Eastern review – Polish thriller makes a potent cocktail of tradition and modernity
Piotr Adamski's tightly wound cat and mouse drama balances a well-observed social conscience with a flair for surreal thrills
For a film that mostly traffics in some of the oldest tropes in fiction, from family blood feuds to tragic unavoidable fates to parents having to choose between their sons and daughters, one of the most impressive things about Piotr Adamski’s Eastern is how fresh it feels. It takes a morality play that would be right at home in a medieval or even ancient Greek theatre and, through its unflinching examination of male entitlement and the strangeness of gated communities, gives it a distinctly 2020 sheen.
Running at a slim 78 minutes, Eastern doesn’t bog itself down with exposition, but the skeleton of its plot revolves around a long-standing and deeply ritualistic conflict between two suburban families, the Kowalskis and the Novaks. They’re stuck in an eternal cycle of killing, each murder avenged by the next, all overseen by a strict honour code. We’re first introduced to this feud as teen girl Klara Kowalski (Paulina Krzyzanska) hunts down a Novak son in the woods, shooting him in the head and leaving his body for show.
From there, Novak daughter Ewa (Maja Pankiewicz) is assigned to retaliate against Klara, and the chase is on. Though there are some thrilling set-pieces, this hunt is hardly all-action, the girls stalking each other through town in a careful, considered manner. With its deadpan approach to very high stakes, Eastern is often reminiscent of the works of Yorgos Lanthimos, especially Dogtooth and The Killing of a Sacred Deer, creating an uneasy atmosphere that draws you in ever deeper.
There are touches of the surreal, too, from the relatively subtle (plates of cigarettes being passed around at a funeral) to the wildly outlandish (a shootout in the middle of a zoo), and the effect is a kind of woozy unpredictability that lends Eastern a power to surprise without ever pulling you out of its world.
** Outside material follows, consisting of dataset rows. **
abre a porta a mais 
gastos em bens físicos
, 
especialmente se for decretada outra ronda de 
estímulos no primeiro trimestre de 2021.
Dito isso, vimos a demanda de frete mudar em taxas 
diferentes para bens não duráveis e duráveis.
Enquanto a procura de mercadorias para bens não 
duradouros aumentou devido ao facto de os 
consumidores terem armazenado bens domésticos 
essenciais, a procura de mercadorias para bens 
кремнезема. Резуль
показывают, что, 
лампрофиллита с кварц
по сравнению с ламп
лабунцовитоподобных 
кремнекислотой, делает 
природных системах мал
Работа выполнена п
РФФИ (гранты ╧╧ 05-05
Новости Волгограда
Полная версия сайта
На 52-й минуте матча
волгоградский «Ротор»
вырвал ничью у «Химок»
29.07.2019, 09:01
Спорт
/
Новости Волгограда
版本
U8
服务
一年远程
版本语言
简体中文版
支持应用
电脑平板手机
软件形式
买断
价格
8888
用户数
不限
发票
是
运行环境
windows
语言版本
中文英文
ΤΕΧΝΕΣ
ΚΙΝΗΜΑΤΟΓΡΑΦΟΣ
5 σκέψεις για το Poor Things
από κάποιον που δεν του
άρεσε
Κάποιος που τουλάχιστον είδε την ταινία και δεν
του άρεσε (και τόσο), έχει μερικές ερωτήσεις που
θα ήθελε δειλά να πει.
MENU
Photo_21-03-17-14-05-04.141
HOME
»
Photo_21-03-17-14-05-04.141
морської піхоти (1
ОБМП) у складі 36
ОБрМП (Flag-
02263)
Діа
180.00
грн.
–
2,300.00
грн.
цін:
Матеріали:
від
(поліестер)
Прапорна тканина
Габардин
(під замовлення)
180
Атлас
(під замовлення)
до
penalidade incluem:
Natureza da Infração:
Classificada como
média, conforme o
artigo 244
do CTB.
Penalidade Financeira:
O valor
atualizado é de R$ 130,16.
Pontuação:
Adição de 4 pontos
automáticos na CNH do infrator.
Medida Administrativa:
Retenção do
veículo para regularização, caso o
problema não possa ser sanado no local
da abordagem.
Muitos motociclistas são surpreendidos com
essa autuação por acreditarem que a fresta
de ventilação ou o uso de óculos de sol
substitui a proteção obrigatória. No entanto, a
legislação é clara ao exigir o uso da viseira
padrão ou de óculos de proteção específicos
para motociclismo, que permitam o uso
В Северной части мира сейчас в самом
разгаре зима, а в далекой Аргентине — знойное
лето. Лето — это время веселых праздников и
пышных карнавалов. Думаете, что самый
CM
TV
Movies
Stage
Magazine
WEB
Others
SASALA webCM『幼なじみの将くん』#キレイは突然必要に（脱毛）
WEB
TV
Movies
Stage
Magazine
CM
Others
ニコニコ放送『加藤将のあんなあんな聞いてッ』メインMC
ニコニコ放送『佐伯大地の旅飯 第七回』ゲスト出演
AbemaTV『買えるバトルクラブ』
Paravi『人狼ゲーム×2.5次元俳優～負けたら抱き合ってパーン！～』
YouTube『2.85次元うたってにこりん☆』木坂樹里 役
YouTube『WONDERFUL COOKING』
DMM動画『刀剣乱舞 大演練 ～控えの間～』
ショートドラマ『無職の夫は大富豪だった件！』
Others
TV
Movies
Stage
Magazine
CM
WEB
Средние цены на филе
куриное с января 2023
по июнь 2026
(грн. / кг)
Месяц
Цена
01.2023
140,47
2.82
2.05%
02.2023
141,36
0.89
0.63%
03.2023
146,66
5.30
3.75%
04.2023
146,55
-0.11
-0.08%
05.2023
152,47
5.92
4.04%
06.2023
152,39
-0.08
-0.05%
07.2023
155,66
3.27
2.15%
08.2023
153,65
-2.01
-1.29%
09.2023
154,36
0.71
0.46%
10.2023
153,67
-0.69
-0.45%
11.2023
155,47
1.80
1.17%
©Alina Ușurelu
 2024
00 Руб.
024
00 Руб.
It helps that the toxic masculinity that fuels of a lot of the plot is so well-observed and grounded. The Novak father doesn’t hesitate to risk his daughter’s life to avenge his son’s (while taking a back seat himself), and spurned men throughout the film repeatedly attempt to come back to haunt Klara and Ewa.
The birth of a son is celebrated by a car full of men driving around firing machine guns, and there’s an unshakeable American-ness to proceedings as bullets whizz over perfectly groomed lawns. Adamski adds to this feeling with a Morricone-esque soundtrack that puts you in mind of a western gunslinger’s trek through the Mexican desert, which helps to explain the otherwise rather unintuitive title.
The bruised pride and patriarchal honour system at the heart of Eastern is shown as a symptom of both unchallenged casual misogyny and the stifling boredom of suburbia, creating a potent and poisonous cocktail that results in “civilised” people going murderously mad. Adamski holds up a mirror to Polish modernity and finds an ugly reflection that, for all its absurdity, rings true in a frightening manner, yet never forgets to balance this social commentary with a fantastically exciting cat and mouse thriller.
Eastern is now streaming on Curzon Home Cinema.